_Exercise directions_: Give the listing again exactly, skipping any pictures it holds.

_Entries supplied_:
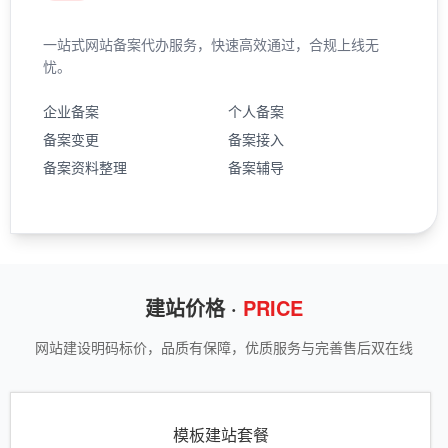
一站式网站备案代办服务，快速高效通过，合规上线无
忧。
企业备案
个人备案
备案变更
备案接入
备案资料整理
备案辅导
建站价格 ·
PRICE
网站建设明码标价，品质有保障，优质服务与完善售后双在线
模板建站套餐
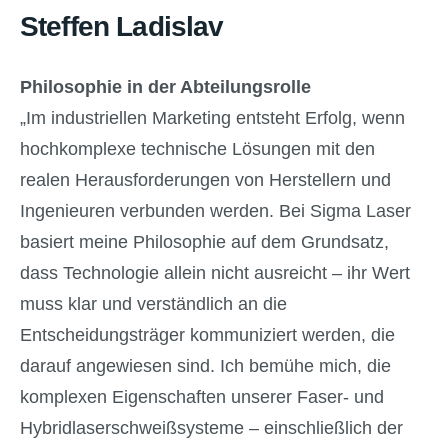
Steffen Ladislav
Philosophie in der Abteilungsrolle
„Im industriellen Marketing entsteht Erfolg, wenn
hochkomplexe technische Lösungen mit den
realen Herausforderungen von Herstellern und
Ingenieuren verbunden werden. Bei Sigma Laser
basiert meine Philosophie auf dem Grundsatz,
dass Technologie allein nicht ausreicht – ihr Wert
muss klar und verständlich an die
Entscheidungsträger kommuniziert werden, die
darauf angewiesen sind. Ich bemühe mich, die
komplexen Eigenschaften unserer Faser- und
Hybridlaserschweißsysteme – einschließlich der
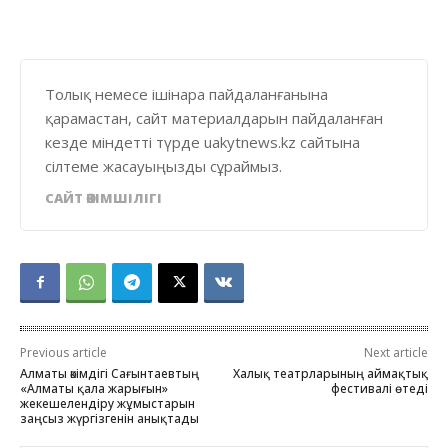
Толық немесе ішінара пайдаланғанына
қарамастан, сайт материалдарын пайдаланған
кезде міндетті түрде uakytnews.kz сайтына
сілтеме жасауыңызды сұраймыз.
САЙТ ӘКІМШІЛІГІ
Previous article
Next article
Алматы әкімдігі Сағынтаевтың
Халық театрларының аймақтық
«Алматы қала жарығын»
фестивалі өтеді
жекешелендіру жұмыстарын
заңсыз жүргізгенін анықтады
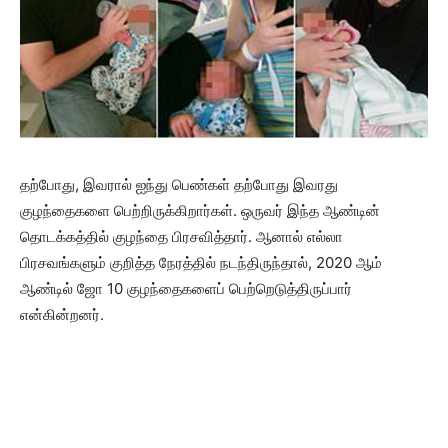
தற்போது, இவரால் ஐந்து பெண்கள் தற்போது இவரது
குழந்தைகளை பெற்றிருக்கிறார்கள். ஒருவர் இந்த ஆண்டின்
தொடக்கத்தில் குழந்தை பிரசவித்தார். ஆனால் எல்லா
பிரசவங்களும் குறித்த நேரத்தில் நடந்திருந்தால், 2020 ஆம்
ஆண்டில் ஜோ 10 குழந்தைகளைப் பெற்றெடுத்திருப்பார்
என்கின்றனர்.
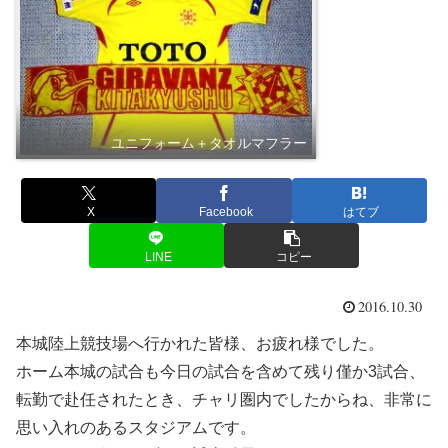
ユニフォーム＋タオルマフラー
X
Facebook
はてブ
LINE
コピー
2016.10.30
本城陸上競技場へ行かれた皆様、お疲れ様でした。
ホーム本城の試合も今日の試合を含めて残り僅か3試合、
転勤で赴任されたとき、チャリ圏内でしたからね、非常に
思い入れのあるスタジアムです。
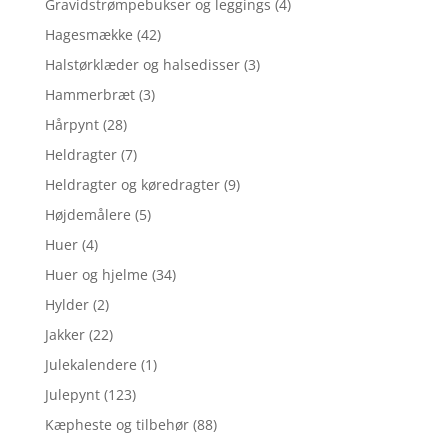
Gravidstrømpebukser og leggings
(4)
Hagesmække
(42)
Halstørklæder og halsedisser
(3)
Hammerbræt
(3)
Hårpynt
(28)
Heldragter
(7)
Heldragter og køredragter
(9)
Højdemålere
(5)
Huer
(4)
Huer og hjelme
(34)
Hylder
(2)
Jakker
(22)
Julekalendere
(1)
Julepynt
(123)
Kæpheste og tilbehør
(88)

_Exercise response_:
一站式网站备案代办服务，快速高效通过，合规上线无
忧。
企业备案
个人备案
备案变更
备案接入
备案资料整理
备案辅导
建站价格 ·
PRICE
网站建设明码标价，品质有保障，优质服务与完善售后双在线
模板建站套餐
Steffen Ladislav
Philosophie in der Abteilungsrolle
„Im industriellen Marketing entsteht Erfolg, wenn
hochkomplexe technische Lösungen mit den
realen Herausforderungen von Herstellern und
Ingenieuren verbunden werden. Bei Sigma Laser
basiert meine Philosophie auf dem Grundsatz,
dass Technologie allein nicht ausreicht – ihr Wert
muss klar und verständlich an die
Entscheidungsträger kommuniziert werden, die
darauf angewiesen sind. Ich bemühe mich, die
komplexen Eigenschaften unserer Faser- und
Hybridlaserschweißsysteme – einschließlich der
Толық немесе ішінара пайдаланғанына
қарамастан, сайт материалдарын пайдаланған
кезде міндетті түрде uakytnews.kz сайтына
сілтеме жасауыңызды сұраймыз.
САЙТ ӘКІМШІЛІГІ
Previous article
Next article
Алматы әкімдігі Сағынтаевтың
Халық театрларының аймақтық
«Алматы қала жарығын»
фестивалі өтеді
жекешелендіру жұмыстарын
заңсыз жүргізгенін анықтады
தற்போது, இவரால் ஐந்து பெண்கள் தற்போது இவரது
குழந்தைகளை பெற்றிருக்கிறார்கள். ஒருவர் இந்த ஆண்டின்
தொடக்கத்தில் குழந்தை பிரசவித்தார். ஆனால் எல்லா
பிரசவங்களும் குறித்த நேரத்தில் நடந்திருந்தால், 2020 ஆம்
ஆண்டில் ஜோ 10 குழந்தைகளைப் பெற்றெடுத்திருப்பார்
என்கின்றனர்.
ユニフォーム＋タオルマフラー
X
Facebook
はてブ
LINE
コピー
2016.10.30
本城陸上競技場へ行かれた皆様、お疲れ様でした。
ホーム本城の試合も今日の試合を含めて残り僅か3試合、
転勤で赴任されたとき、チャリ圏内でしたからね、非常に
思い入れのあるスタジアムです。
Gravidstrømpebukser og leggings
(4)
Hagesmække
(42)
Halstørklæder og halsedisser
(3)
Hammerbræt
(3)
Hårpynt
(28)
Heldragter
(7)
Heldragter og køredragter
(9)
Højdemålere
(5)
Huer
(4)
Huer og hjelme
(34)
Hylder
(2)
Jakker
(22)
Julekalendere
(1)
Julepynt
(123)
Kæpheste og tilbehør
(88)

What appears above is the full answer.